Tratando de escapar de la multitud, el oficial fue sorprendido por varios aspirantes que quisieron interrogarlo. Por nuestra parte nos volvimos para sellar nuestra salida en el hospedaje y tomar cada uno su transporte a casa. La charla comenzó a ir y volver en torno a los resultados, en mayor o menor medida mis respuestas coincidían con las de mis compañeros por cuanto el regreso a casa fue mucho más tranquilo.

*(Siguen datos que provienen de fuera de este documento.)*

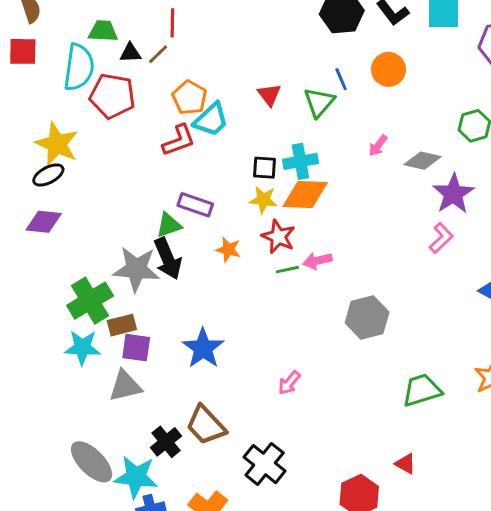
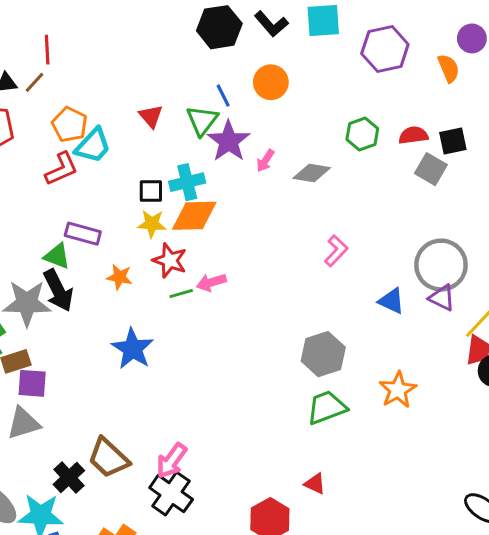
purple star: (453, 194) -> (229, 141), moved
green triangle: (169, 225) -> (57, 256), turned 44
gray hexagon: (367, 318) -> (323, 354), moved
blue star: (203, 348) -> (133, 349), moved
pink arrow: (289, 383) -> (172, 461), moved, size x1.4

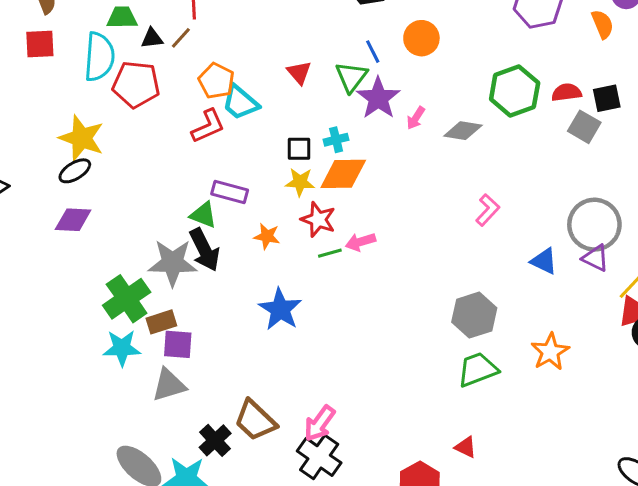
green hexagon: (362, 134) -> (515, 91), size x1.5
cyan trapezoid: (93, 146) -> (240, 102), turned 87
cyan cross: (187, 182) -> (336, 140), size x0.7

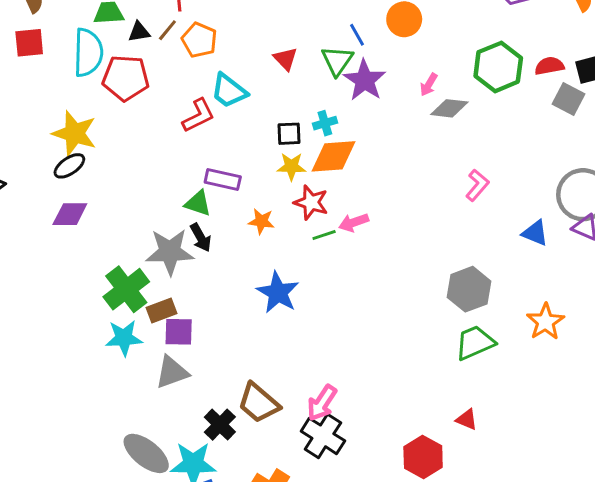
orange pentagon: (216, 81) -> (199, 40), moved
pink arrow: (416, 118) -> (429, 85), moved
black arrow: (205, 250) -> (201, 238), size x0.7

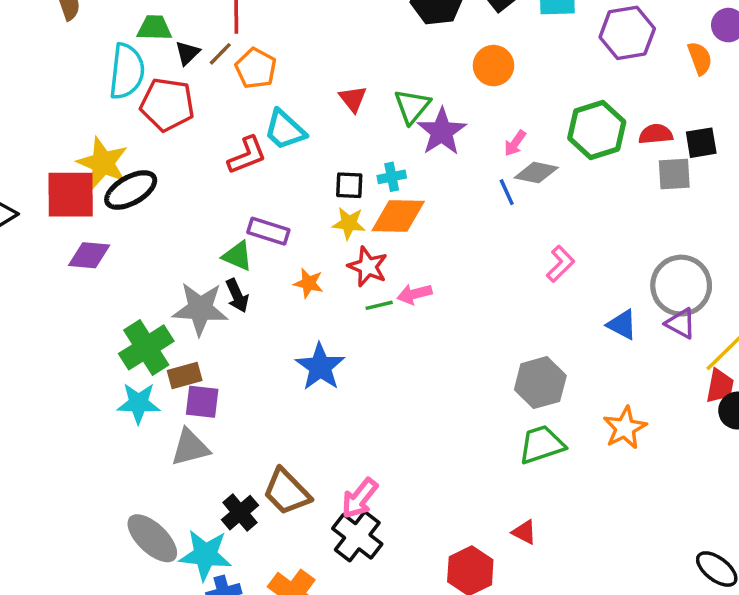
black triangle: (139, 32) -> (187, 53), turned -40
blue line: (357, 35) -> (507, 192), moved
red square: (29, 43) -> (71, 195), moved, size x1.5
gray square: (569, 99) -> (674, 174), turned -36
black ellipse: (69, 166) -> (131, 190), moved, size x1.4

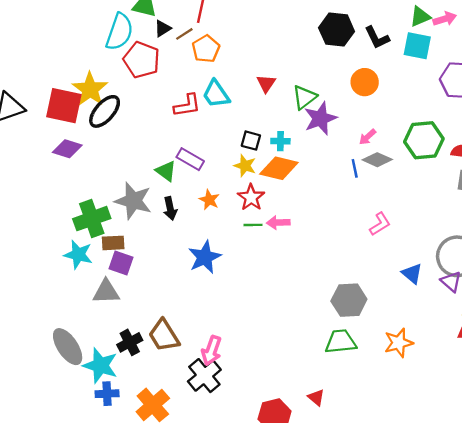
black ellipse: (131, 190) -> (105, 111), turned -32
black arrow: (237, 296) -> (170, 208), moved
pink arrow: (360, 498) -> (212, 351), turned -32

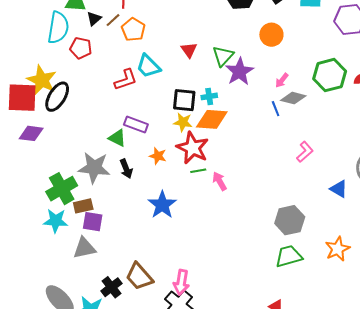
red pentagon: (142, 60) -> (81, 48), size x0.7
black square: (251, 141) -> (184, 100), size x1.4
red star: (251, 197) -> (193, 148), size x1.4
pink arrow: (278, 223) -> (220, 181), moved, turned 72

En la puerta del hospedaje saludamos a nuestros fugaces compañeros, debían volver a Santa Fe y se encontraban más apretados de tiempo que nosotros para llegar a Retiro. Juntamos nuestras pertenencias como quien termina unas largas vacaciones y toma el desorden propio para volcarlo en la valija regresando a la rutina. Contentos por la experiencia, ambos nos despedimos luego de intercambiar nuestras direcciones para escribirnos y decirnos los resultados, teníamos la esperanza puesta en ser compañeros de vuelo.

En el barrio sentía que regresaba triunfante de una expedición, casi pecando de soberbia a pesar de no tener ni los resultados o mucho menos el pase directo a sentarme en un avión. Mi madre se encontraba en la cocina cuando me escuchó entrar, me miró dejando las cosas que tenía en las manos y me abrazó como si me hubiera ido una eternidad. Me dijo que mi padre debía regresar pronto y me encaminé a mi cuarto a dejar las cosas. Sobre mi cama había una cajita de madera tallada en la tapa, claramente era un regalo, y la abrí encontrando una pequeña cruz de plata con una cadena. La guardé en la mesa de noche y coloqué la servilleta con la dirección de mi compañero de cuarto dentro de la caja.

Con las pocas cosas que había llevado afuera de la valija saqué el libro desteñido del “Jagstaffel 11” para releerlo nuevamente, un placer especial me recorría ese día mientras miraba los dibujos de los aviones en llamas. Como era habitual mi lectura fue interrumpida por los ruidos de la cocina, adivinando sin mucho error la llegada de mi padre. Al salir del cuarto vi que estaba mirándome con las manos en las caderas y una sonrisa se dibujaba en su bigotudo rostro. Me extendió la mano e inquirió si ya podía llamarme piloto a lo que respondí que faltaba bastante todavía. Ese día estaba feliz como nunca.